-- Your objective --
Give every entry again, exactly as it stands.

--- START ---

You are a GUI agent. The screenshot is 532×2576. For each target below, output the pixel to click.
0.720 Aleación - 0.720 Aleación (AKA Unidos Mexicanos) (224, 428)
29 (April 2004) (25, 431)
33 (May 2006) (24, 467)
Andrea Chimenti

--- END ---

-- Answer to the exercise --
You are a GUI agent. The screenshot is 532×2576. For each target below, output the pixel to click.
0.720 Aleación - 0.720 Aleación (AKA Unidos Mexicanos) (224, 428)
29 (April 2004) (25, 431)
33 (May 2006) (24, 467)
Andrea Chimenti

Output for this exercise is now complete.